Wednesday, January 3, 2024

New ultra-short period binary discovered

arXiv:

Binary evolution theory predicts that the second common envelope (CE) ejection can produce low-mass (0.32-0.36 Msun) subdwarf B (sdB) stars inside ultrashort-orbital-period binary systems, as their helium cores are ignited under nondegenerate conditions.

Here we report the discovery of a 20.5-minute-orbital-period ellipsoidal binary, TMTS J052610.43+593445.1, in which the visible star is being tidally deformed by an invisible carbon-oxygen white dwarf (WD) companion. 

phys.org:

The orbital periods of such detached sdB binary systems can be as short as 20 minutes. However, to date only four binaries of this type with orbital periods below one hour have been found.

Now, a team of astronomers led by Jie Lin of the Tsinghua University in Beijing, China, reports the detection of a new sdB binary with an extremely short orbital period...they discovered a dozen such objects, and one of them, which received designation TMTS J052610.43+593445.1 (or J0526 for short) turned out to be an sdB binary with an orbital period of approximately 20.5 minutes.

BNN Breaking:

The white dwarf, although ten times smaller than the sun, has a mass of 0.735 solar masses and an effective temperature of 25,400 K. This binary system presents astronomers with a unique opportunity to study the physics and evolution of stars under extreme conditions.

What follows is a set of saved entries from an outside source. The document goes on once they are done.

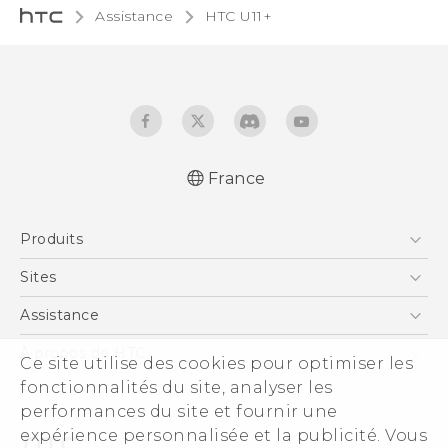
Assistance
HTC U11+‎
France
Française - Guide de démarrage rapide
Produits
Française - Mode d'emploi
Française - Guide de sécurité et de
Smartphones
Sites
réglementation
5G
HTC Vive
Assistance
English - Quick start guide
Vive
English - User manual
HTC Dev
Assistance
À propos de HTC
Ce site utilise des cookies pour optimiser les
Accessoires
English - Safety and regulatory guide
HTC Pro
eCommerce Support
fonctionnalités du site, analyser les
ESG
performances du site et fournir une
Informations sur la société
expérience personnalisée et la publicité. Vous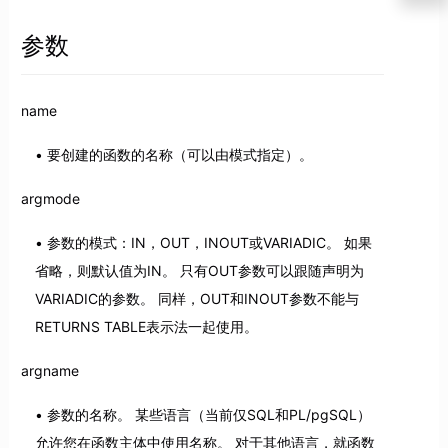
参数
name
要创建的函数的名称（可以由模式指定）。
argmode
参数的模式：IN，OUT，INOUT或VARIADIC。 如果
省略，则默认值为IN。 只有OUT参数可以跟随声明为
VARIADIC的参数。 同样，OUT和INOUT参数不能与
RETURNS TABLE表示法一起使用。
argname
参数的名称。 某些语言（当前仅SQL和PL/pgSQL）
允许您在函数主体中使用名称。 对于其他语言，就函数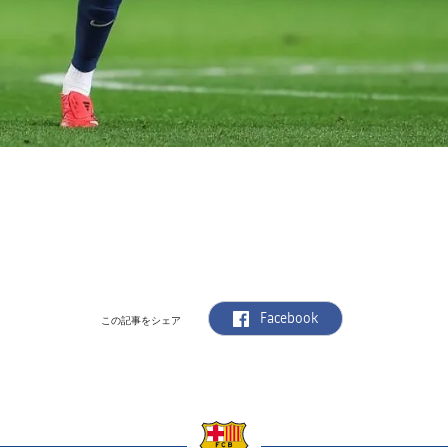
label.aria.facebook
Facebook
この記事をシェア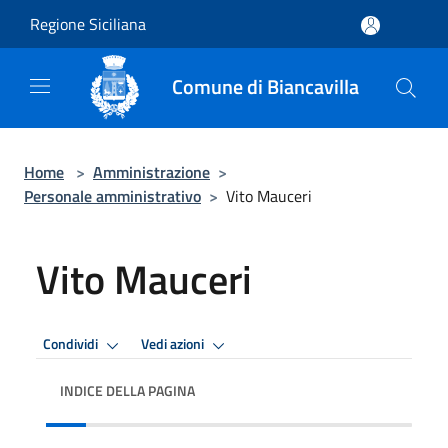
Salta al contenuto principale
Regione Siciliana
Comune di Biancavilla
Home
>
Amministrazione
>
Personale amministrativo
>
Vito Mauceri
Vito Mauceri
Condividi
Vedi azioni
INDICE DELLA PAGINA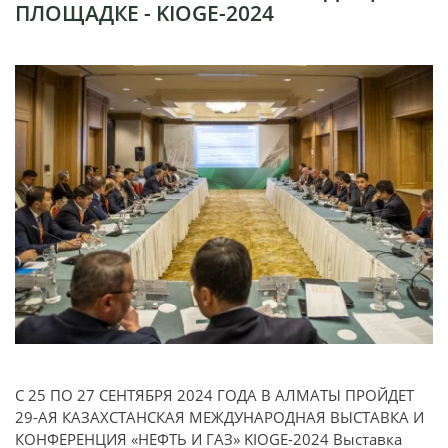
ПЛОЩАДКЕ - KIOGE-2024
С 25 ПО 27 СЕНТЯБРЯ 2024 ГОДА В АЛМАТЫ ПРОЙДЕТ
29-АЯ КАЗАХСТАНСКАЯ МЕЖДУНАРОДНАЯ ВЫСТАВКА И
КОНФЕРЕНЦИЯ «НЕФТЬ И ГАЗ» KIOGE-2024 Выставка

In about 1.5 million years, the subdwarf will begin transferring mass to the white dwarf at an even shorter orbital period, leading to the formation of an AM CVn star through the helium-star channel. This process is pivotal for understanding binary evolution from the second common envelope ejection to the formation of AM CVn stars. The discovery of TMTS J052610.43+593445.1 could play a significant role in investigating these binary evolution paths.